Banyak perusahaan yang telah menerapkan cara ini. Sebuah jaringan pusat perbelanjaan di Indonesia bahkan sama sekali tidak memiliki stok barang sendiri. Para pihak ketigalah yang memasok barang untuk memenuhi kebutuhan konsumennya. Proses terjalinnya kerjasama antara mereka biasanya didahului dengan pengumuman terbuka akan adanya tender pengadaan barang atau jasa. Kualifikasi dan persyaratan untuk dapat mengikuti tender itu juga diumumkan. Dengan penggambaran umum yang cukup jelas biasanya berbagai pihak yang merasa memenuhi kualifikasi untuk ikut tender akan tertarik.
Setelah itu, mulailah perjalanan panjang bagi mitra kerja untuk mengikuti berbagai babak kualifikasi, sampai akhirnya mendapatkan pekerjaan itu. Banyak hal yang menjadi alasan sebuah perusahaan dapat dipilih untuk menjadi mitra kerja. Misalnya pengalaman dari pemilik atau profesionalisme dalam menangani pekerjaan yang sama sebelumnya. Siapa saja klien yang pernah ditangani, berapa lama usia perusahaan, nama baik perusahaan dan harga yang kompetitif sering menjadi pertimbangan.
Sebagai perusahaan kecil, tentu saja bangga jika terpilih menjadi mitra kerja perusahaan besar. Terbayang hal itu akan dapat mendongkrak citra bonafiditas perusahaan dengan menyebutkan nama perusahaan besar itu dalam daftar portofolio klien. Begitu juga bayangan keuntungan yang akan mengalir dari perusahaan besar tadi.
Karena bayangan-bayangan indah itu, tak jarang mitra kerja mau saja melaksanakan apa yang diminta oleh perusahaan besar pemberi kerja.
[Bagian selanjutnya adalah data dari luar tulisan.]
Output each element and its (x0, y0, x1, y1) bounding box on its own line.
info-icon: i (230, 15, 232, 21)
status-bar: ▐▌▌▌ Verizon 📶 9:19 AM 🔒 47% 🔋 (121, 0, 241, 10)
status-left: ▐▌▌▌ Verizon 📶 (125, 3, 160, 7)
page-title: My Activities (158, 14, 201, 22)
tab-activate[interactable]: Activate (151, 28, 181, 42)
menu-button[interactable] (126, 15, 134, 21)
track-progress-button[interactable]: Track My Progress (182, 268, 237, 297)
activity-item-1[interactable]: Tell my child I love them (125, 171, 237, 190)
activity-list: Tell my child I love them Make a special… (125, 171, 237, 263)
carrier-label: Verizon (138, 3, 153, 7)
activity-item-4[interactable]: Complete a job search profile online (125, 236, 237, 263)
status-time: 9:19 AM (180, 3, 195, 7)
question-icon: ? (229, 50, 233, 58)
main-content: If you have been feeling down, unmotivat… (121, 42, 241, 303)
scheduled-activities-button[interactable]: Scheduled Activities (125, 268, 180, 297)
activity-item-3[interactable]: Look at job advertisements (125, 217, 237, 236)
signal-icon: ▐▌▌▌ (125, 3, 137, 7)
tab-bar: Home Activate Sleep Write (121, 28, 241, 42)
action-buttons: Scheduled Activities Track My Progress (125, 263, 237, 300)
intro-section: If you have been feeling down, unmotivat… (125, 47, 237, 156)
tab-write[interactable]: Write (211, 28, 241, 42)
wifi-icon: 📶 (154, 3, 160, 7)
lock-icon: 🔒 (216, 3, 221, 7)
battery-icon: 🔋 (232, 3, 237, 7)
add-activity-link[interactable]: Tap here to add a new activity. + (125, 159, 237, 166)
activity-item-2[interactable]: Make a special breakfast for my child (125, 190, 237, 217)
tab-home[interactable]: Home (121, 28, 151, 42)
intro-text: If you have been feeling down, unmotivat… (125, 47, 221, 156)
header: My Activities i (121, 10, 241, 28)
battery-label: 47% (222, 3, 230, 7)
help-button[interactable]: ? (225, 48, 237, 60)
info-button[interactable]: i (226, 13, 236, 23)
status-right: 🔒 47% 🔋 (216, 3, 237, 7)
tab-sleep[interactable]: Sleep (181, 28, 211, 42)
Biasanya perjuangan tahap akhir adalah menentukan harga jasa atau barang yang akan dijadikan obyek pekerjaan. Tim dari perusahaan besar biasanya sangat ahli dan piawai dalam menekan harga. Maklum mereka adalah sekumpulan orang pintar yang memang terlatih untuk melakukan pekerjaan itu.
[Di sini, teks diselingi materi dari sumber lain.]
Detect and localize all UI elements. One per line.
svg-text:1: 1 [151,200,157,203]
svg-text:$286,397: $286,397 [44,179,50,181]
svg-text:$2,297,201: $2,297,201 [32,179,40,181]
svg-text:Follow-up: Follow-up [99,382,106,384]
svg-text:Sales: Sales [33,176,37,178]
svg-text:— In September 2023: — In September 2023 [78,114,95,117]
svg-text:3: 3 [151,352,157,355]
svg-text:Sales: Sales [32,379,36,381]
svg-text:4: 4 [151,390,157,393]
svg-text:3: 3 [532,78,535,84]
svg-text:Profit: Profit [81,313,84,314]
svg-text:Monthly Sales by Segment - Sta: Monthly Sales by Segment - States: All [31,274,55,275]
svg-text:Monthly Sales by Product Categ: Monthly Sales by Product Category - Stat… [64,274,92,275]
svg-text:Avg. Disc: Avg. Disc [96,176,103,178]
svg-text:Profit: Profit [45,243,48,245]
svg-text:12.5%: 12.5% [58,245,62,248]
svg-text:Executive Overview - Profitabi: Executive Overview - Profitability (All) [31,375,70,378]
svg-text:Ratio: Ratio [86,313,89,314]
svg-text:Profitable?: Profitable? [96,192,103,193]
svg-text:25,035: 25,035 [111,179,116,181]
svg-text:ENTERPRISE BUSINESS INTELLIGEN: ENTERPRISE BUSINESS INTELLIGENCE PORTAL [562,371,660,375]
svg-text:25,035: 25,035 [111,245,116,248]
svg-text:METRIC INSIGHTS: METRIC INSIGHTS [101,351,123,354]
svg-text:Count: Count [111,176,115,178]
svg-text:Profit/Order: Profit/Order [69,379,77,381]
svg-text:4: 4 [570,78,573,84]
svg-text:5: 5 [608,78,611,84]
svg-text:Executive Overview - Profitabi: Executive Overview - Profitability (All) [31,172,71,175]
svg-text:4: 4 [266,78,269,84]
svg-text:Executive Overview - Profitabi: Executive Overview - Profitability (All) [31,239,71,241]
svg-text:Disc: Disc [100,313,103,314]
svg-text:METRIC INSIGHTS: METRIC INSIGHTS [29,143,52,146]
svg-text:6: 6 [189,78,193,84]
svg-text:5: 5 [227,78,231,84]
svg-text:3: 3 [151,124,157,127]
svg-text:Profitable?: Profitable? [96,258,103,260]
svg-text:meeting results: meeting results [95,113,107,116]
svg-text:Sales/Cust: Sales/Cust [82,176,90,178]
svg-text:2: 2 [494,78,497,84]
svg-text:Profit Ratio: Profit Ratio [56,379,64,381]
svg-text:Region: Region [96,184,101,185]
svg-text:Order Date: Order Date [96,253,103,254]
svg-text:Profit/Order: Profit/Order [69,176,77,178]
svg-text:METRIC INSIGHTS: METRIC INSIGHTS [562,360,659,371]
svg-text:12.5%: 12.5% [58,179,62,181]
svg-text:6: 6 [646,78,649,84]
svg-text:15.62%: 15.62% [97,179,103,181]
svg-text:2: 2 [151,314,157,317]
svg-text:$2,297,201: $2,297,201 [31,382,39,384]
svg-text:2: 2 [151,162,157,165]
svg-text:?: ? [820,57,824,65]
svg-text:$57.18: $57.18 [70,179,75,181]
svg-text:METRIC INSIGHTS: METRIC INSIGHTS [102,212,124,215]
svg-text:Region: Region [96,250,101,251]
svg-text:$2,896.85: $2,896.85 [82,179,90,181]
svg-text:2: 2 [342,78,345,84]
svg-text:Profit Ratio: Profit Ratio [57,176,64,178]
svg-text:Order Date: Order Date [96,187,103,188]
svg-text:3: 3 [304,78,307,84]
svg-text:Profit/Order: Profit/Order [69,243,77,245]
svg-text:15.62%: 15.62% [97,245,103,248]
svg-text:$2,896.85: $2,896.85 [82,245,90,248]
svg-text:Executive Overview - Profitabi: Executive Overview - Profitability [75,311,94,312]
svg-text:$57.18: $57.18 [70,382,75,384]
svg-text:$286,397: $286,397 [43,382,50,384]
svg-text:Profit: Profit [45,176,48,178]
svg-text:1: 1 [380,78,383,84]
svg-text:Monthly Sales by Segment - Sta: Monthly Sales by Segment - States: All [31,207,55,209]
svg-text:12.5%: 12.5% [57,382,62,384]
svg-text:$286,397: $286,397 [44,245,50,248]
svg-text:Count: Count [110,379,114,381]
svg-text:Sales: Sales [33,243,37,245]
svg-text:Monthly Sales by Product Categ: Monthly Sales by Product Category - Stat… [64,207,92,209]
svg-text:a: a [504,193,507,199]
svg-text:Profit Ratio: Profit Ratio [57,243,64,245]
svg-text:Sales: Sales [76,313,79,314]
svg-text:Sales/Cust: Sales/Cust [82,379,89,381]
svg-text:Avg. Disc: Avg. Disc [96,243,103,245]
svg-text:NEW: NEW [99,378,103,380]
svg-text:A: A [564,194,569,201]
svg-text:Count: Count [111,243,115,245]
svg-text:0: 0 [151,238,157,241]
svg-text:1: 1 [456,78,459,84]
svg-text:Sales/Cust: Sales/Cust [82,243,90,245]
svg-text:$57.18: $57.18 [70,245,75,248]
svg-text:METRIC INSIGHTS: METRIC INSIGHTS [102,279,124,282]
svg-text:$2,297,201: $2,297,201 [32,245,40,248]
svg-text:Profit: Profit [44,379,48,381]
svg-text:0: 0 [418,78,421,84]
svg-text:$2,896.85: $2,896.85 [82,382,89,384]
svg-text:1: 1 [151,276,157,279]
Semua alasan yang dikemukakan mitra kerja seperti kualitas, keunikan, nilai tambah, dan lain-lain bisa saja tidak digubris oleh tim itu. Mereka hanya mau tahu, apakah si vendor bersedia atau tidak dengan harga yang ditawarkan. Setelah itu, take it or leave it. Vendor juga tak diberi waktu yang cukup untuk berfikir, karena masih banyak mitra kerja lain yang antri untuk mengerjakan pekerjaan ini, jika ia tidak mau. Take it or leave it, dengan kata lain tidak perduli apakah mitra kerjanya ini akan dapat bayaran atau imbalan yang layak sehingga dapat bekerja dengan baik.. Mitra kerja yang dapat memberikan harga yang paling murah adalah mitra kerja yang bisa diajak bekerja sama dan diberikan kesempatan.


Akhirnya menyerahlah mitra kerja tadi terhadap harga dan kondisi kerja yang sudah ditentukan oleh perusahaan besar. Harapannya, dengan mengerjakan pekerjaan ini akan memberikan nilai tambah terhadap nama perusahaannya, dan itu dapat menjadi bekal untuk mendapatkan pekerjaan lainnya di perusahaan besar lainnya. Mulailah mitra kerja ini bekerja dengan keras untuk mensiasati bagaimana dengan budget yang minim dapat memenuhi permintaan dan persyaratan dalam perjanjian kerja itu. Berat rasanya apalagi ditambah dengan adanya permintaan tambahan pekerjaan yang tidak tercakup di perjanjian kerja tapi harus dikerjakannya. Mau menolak tidak enak, karena berharap akan mendapatkan pekerjaan tambahan lagi.Akhirnya diakhir kontrak pekerjaan babak belurlah mitra kerja tadi baik dalam pengerjaannya maupun dalam meraih keuntungan.

Perusahaan besar seharusnya menjadi bapak angkat, menjadi pendorong serta mentor agar perusahaan kecil dapat belajar mendapatkan “transfer of knowledge atau technology”, bukan menjadi monster yang menjadikan mitra kerjanya sebagai budak kerja. Hei..why not? Ini adalah hukum dagang , siapa yang pintar dan kuat berhak menentukan siapa yang menjadi mangsanya. Kalau tidak mau masih banyak perusahaan lain yang antri untuk mendapatkan pekerjaan ini. Bertanyalah pada hati nurani, jika kita sebagai pihak yang mengerjakannya apakah sudah layak antara hak dan kewajibannya?. Sudah saatnya diatur perjanjian kerjasama yang lebih adil antara pihak yang kuat dengan pihak yang lebih lemah agar perusahaan kerja betul menjadi mitra kerja bukan budak kerja.